I am currently in the US. My friends (where I am staying) have a HDTV ready TV (but it has no QAM nor ATSC tuner in it). They watch all their TV in SD just using the cable ready tuner in the set. They don't seem to want to rent a HD STB from their cable provider (Comcast).

In fact all the FTA channels are broadcast unscrambled down the cable as Cyril notes (regulatory requirement0 which means at least 6 or 7 channels (ABC, CBS, NBC, Fox, CW, PBS and some locals).
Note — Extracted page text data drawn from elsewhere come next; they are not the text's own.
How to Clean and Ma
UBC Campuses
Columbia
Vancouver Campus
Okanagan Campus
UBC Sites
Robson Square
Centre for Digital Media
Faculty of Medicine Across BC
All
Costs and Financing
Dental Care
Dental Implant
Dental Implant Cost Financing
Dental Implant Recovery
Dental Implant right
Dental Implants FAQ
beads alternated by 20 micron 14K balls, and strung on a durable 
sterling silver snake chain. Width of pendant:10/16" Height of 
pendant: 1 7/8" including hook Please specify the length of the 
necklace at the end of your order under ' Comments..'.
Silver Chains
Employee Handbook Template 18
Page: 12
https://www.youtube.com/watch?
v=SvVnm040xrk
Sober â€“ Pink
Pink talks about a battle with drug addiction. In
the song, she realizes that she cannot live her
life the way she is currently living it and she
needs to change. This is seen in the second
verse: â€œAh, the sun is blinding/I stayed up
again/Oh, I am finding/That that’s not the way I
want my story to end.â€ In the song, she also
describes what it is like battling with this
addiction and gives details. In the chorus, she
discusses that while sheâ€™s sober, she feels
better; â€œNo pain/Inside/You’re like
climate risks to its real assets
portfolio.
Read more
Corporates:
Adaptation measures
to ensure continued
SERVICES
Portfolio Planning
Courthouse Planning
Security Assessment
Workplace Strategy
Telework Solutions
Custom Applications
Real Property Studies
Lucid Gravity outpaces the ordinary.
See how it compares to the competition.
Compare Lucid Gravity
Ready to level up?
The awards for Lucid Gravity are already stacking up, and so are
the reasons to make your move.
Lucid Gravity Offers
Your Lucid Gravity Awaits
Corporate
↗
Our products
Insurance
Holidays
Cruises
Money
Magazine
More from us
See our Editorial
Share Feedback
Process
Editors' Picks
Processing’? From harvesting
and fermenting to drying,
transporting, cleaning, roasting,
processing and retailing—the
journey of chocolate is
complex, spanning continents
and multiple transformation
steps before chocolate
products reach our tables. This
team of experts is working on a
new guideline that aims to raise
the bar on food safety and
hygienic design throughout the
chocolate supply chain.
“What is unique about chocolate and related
If they don't want to rent the STB they instead purchase a HD tuner which is bascially a QAM tuner that takes the HD signal off the cable and outputs a video signal over HDMI. Something like

http://www.amazon.com/Samsung-DTBH260F-HDTV-Terrestrial-Tuner/dp/B000JV6TQY/ref=pd_bbs_sr_1/002-5492133-4663252?ie=UTF8&s=electronics&qid=1193093850&sr=1-1


I might buy them that for a Christmas present!  It's seems so unnatural watching stretched SD on a HD set when you have HD available!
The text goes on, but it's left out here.